[SUPPLIED MATERIAL Boundary: Start]

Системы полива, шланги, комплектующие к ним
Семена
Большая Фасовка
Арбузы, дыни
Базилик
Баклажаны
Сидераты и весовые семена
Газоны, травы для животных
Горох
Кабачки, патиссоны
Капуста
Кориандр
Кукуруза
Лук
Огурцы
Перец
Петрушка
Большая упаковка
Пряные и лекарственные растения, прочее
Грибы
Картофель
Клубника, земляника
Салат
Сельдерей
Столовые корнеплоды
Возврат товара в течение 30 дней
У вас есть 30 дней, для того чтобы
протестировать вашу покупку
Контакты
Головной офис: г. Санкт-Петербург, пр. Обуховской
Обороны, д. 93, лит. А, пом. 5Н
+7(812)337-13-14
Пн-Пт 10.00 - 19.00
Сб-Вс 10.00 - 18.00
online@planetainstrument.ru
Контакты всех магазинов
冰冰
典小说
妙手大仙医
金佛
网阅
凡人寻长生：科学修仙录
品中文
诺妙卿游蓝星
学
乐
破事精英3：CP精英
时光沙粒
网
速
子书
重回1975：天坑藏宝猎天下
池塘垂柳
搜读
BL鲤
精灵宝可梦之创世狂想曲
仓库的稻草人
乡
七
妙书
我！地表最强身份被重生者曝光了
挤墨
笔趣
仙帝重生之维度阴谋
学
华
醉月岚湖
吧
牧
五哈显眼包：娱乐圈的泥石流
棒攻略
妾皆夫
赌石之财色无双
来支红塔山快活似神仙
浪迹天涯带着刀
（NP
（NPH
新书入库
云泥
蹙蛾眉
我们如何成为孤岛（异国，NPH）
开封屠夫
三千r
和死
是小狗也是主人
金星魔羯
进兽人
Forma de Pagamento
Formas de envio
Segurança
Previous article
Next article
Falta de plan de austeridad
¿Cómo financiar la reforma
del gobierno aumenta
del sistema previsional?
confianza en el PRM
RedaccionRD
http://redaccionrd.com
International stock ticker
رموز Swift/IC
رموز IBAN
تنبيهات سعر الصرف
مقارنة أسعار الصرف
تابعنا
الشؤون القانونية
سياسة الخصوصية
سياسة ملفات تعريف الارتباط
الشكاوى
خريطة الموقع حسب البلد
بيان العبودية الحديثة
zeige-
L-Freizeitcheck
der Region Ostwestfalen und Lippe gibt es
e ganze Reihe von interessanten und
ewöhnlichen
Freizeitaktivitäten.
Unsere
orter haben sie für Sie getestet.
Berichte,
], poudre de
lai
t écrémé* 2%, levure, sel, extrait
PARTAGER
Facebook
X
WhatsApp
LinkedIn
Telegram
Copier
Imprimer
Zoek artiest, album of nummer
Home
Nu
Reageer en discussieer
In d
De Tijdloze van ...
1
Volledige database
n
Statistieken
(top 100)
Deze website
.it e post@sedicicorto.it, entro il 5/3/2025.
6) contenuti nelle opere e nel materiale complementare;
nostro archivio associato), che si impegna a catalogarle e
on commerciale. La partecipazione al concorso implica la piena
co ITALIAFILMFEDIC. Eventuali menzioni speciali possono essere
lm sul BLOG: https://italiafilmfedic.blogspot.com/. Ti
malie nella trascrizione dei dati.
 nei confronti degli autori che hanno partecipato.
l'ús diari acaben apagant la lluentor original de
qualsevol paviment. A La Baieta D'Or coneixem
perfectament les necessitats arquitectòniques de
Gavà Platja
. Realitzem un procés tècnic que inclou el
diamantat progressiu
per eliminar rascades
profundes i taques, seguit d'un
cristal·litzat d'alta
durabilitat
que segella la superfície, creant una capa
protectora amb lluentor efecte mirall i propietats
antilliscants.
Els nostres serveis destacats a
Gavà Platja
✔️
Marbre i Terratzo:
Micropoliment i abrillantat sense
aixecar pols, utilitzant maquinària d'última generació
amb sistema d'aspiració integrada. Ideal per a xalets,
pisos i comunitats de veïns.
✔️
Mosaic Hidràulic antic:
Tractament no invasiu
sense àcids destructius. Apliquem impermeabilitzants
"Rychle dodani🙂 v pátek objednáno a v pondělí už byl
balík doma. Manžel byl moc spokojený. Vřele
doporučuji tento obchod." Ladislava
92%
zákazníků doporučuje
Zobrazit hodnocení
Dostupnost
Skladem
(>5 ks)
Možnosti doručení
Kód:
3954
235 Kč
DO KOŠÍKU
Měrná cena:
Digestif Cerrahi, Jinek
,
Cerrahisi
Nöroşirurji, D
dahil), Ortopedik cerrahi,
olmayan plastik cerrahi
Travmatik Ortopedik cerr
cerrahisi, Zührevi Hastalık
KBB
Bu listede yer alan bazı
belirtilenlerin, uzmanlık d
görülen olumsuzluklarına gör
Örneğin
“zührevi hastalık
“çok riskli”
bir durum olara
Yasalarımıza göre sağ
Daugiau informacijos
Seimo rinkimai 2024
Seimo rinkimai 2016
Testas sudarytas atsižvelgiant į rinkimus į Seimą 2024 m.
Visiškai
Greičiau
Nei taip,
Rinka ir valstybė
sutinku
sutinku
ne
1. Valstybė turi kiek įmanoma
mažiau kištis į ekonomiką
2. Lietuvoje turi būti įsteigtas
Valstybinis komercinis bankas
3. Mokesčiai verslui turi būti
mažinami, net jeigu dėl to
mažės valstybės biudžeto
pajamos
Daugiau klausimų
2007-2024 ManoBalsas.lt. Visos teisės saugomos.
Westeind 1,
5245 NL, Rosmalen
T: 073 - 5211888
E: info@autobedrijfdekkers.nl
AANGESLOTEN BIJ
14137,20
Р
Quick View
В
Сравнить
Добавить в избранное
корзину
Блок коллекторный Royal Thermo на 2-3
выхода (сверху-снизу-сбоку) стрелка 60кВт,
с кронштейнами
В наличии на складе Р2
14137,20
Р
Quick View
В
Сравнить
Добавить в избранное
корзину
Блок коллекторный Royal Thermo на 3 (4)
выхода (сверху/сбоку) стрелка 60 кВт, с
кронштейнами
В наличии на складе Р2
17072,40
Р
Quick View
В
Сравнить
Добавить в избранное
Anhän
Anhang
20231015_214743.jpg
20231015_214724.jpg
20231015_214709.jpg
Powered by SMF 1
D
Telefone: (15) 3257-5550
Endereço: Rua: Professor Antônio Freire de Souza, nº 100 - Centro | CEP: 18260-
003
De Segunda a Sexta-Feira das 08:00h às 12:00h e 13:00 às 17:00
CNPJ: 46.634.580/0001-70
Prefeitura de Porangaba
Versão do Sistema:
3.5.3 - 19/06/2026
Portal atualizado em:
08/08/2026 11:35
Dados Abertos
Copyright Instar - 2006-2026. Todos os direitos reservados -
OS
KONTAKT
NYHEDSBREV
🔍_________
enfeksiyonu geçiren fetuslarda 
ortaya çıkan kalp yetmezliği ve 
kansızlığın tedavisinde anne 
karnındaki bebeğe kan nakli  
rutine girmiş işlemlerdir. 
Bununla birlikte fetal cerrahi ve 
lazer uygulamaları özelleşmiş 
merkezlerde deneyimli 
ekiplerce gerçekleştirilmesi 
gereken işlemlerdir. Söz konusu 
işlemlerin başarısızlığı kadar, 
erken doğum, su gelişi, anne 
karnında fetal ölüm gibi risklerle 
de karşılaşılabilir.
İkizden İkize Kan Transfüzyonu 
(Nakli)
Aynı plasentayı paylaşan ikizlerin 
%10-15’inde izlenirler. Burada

[SUPPLIED MATERIAL Boundary: End]

### PROBLEM DETAILS
For each line in the data that contains the string "Ortopedik", give a copy of that line.

### EXERCISE ANSWER
dahil), Ortopedik cerrahi,
Travmatik Ortopedik cerr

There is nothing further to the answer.